Above is a segment of the documentation for the event dns_request (and the preceding link points to the documentation generated out of that). It’s organized such that the documentation, commentary, and list of arguments precede the actual event definition used by Zeek. As Zeek detects DNS requests being issued by an originator, it issues this event and any number of scripts then have access to the data Zeek passes along with the event. In this example, Zeek passes not only the message, the query, query type and query class for the DNS request, but also a record used for the connection itself.

The Connection Record Data Type

Of all the events defined by Zeek, an overwhelmingly large number of them are passed the connection record data type, in effect, making it the backbone of many scripting solutions.
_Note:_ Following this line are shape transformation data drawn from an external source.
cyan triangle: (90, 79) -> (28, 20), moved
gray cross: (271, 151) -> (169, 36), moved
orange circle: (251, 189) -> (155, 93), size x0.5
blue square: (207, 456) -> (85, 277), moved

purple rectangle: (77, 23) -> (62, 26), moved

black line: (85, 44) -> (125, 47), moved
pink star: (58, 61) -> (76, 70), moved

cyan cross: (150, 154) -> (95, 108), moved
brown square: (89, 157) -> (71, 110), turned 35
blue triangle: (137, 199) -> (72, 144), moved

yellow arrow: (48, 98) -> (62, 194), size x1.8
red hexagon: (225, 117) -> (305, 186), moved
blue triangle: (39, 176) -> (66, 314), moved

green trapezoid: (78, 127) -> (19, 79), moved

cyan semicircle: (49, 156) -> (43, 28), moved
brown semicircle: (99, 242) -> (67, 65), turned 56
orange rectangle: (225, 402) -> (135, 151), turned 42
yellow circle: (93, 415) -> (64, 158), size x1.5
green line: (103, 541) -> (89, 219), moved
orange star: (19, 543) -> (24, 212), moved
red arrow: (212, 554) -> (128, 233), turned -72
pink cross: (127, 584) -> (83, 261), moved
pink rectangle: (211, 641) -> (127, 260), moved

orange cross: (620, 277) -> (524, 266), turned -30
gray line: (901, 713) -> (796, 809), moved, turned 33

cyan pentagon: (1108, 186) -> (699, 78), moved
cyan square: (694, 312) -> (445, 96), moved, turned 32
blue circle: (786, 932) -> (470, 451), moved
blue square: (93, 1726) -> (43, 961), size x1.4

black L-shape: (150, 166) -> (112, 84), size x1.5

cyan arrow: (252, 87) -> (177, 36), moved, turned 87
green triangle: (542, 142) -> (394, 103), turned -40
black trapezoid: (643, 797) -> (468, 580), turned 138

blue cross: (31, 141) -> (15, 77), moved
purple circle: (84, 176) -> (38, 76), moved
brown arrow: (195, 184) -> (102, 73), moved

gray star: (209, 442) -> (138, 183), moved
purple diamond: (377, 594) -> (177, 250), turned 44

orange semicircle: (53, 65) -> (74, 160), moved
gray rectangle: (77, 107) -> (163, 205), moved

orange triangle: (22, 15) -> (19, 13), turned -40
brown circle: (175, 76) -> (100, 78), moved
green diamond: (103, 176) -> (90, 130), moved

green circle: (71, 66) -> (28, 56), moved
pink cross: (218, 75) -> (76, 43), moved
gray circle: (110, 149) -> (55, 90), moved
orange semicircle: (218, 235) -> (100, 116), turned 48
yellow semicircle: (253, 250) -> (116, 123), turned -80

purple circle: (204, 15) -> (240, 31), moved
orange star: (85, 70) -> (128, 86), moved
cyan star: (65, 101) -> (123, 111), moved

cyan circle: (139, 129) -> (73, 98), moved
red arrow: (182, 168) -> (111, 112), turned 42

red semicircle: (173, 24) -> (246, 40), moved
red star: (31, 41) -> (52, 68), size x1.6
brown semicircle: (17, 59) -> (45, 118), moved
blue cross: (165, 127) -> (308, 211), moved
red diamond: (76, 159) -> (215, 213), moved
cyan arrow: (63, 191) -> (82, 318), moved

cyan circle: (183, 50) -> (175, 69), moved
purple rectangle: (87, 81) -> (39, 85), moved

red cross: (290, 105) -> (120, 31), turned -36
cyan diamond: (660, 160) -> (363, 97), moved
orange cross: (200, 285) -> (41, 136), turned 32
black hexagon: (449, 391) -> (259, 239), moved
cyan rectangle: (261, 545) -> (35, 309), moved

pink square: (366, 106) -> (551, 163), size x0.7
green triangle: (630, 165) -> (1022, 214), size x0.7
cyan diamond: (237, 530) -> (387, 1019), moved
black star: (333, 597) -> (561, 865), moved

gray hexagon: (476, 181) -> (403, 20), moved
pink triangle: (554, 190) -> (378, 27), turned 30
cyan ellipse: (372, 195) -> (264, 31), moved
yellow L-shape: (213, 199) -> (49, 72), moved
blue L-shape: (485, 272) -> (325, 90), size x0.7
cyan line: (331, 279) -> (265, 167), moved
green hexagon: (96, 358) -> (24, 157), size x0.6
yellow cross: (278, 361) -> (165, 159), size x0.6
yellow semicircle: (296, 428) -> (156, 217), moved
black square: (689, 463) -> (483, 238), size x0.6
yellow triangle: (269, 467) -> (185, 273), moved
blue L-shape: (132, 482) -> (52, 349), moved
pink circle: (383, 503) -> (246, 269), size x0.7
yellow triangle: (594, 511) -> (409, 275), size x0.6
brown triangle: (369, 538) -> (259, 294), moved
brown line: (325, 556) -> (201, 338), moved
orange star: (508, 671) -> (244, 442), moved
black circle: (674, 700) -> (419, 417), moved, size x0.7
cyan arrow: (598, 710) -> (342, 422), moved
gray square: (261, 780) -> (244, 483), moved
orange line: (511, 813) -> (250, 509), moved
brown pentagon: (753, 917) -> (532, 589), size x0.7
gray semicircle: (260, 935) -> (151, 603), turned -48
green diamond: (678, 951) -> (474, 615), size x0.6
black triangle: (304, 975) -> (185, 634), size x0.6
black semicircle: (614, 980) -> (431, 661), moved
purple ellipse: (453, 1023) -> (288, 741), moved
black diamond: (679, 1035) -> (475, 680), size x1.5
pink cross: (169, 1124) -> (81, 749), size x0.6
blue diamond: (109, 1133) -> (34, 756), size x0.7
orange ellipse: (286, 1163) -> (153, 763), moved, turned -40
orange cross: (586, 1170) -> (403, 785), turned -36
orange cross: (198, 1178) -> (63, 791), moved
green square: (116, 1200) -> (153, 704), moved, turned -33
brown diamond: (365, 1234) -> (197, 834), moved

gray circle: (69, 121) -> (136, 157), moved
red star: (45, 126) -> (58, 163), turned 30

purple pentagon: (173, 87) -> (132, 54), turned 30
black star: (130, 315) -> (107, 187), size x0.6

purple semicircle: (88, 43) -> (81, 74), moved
The connection record itself, as we will see in a moment, is a mass of nested data types used to track state on a connection through its lifetime. Let’s walk through the process of selecting an appropriate event, generating some output to standard out and dissecting the connection record so as to get an overview of it. We will cover data types in more detail later.

While Zeek is capable of packet level processing, its strengths lay in the context of a connection between an originator and a responder.

Note

Zeek’s notions of originator and responder aim to capture the natural roles of connection endpoints given the protocol information observed. They differ from the packet-level concepts of source and destination, as well as from higher-level abstractions such as client and server.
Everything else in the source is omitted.